HIA economist Tom Devitt said if the trends were sustained, which he expected, then the increases in the cash rate would have brought the pandemic building boom to an end.
“There is still a significant volume of work under construction that is driving economic activity across the economy and keeping the unemployment rate at exceptionally low levels,” Devitt said.
“When this pool of work is completed, the full impact of this rate rising cycle will emerge.
“There remains a risk that this volume of ongoing work will obscure the adverse impact of rising interest rates.
“These treacherous lags that characterise this housing cycle could result in the RBA weighing too heavily on household finances and jeopardising the housing industry’s future soft landing.”
Monthly growth, new loan commitments, housing by purpose
Oxford’s Hibbert said there were positive fundamentals in play that they expected would prevent a deeper decline.

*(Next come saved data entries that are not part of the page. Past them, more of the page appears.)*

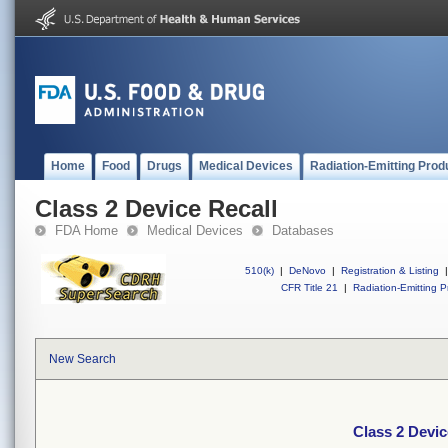
Home
Food
Drugs
Medical Devices
Radiation-Emitting Prod
Class 2 Device Recall
FDA Home
Medical Devices
Databases
510(k)
|
DeNovo
|
Registration & Listing
|
CFR Title 21
|
Radiation-Emitting P
New Search
Class 2 Devic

“On the demand side is the very tight stock balance of residential property going into the downturn and sustained pressure that will arise from the recovery of overseas migration,” he said.
“On the supply side, a continued strong labour market is set to keep the level of forced or pressured sales relatively low, with the environment primed for many owners to sit on their hands, depressing the volume of new listings into 2023.”
Elsewhere, the latest figures showed the total number of dwelling approvals across Australia rebounded in August off a weak July, rising 28.1 per cent in seasonally adjusted terms—the strongest monthly result since February.
“The typically more volatile private attached dwelling segment drove the bounce, almost doubling,” Hibbert said.
National private house approvals continued to gain in August, up 4.1 per cent.
Largely driven by apartments, the biggest gains for total dwellings were in NSW—up 70.6 per cent—and Victoria (19.4 per cent).
“We expect approvals to mostly hold their ground to the end of 2022, with support coming from the flow through of a record volume of greenfield land being sold in 2021, a burgeoning build-to-rent sector, and rising social housing development,” Hibbert said.
The ABS says their statistics are based on borrower-accepted commitments made for the purposes of housing, personal and business lending.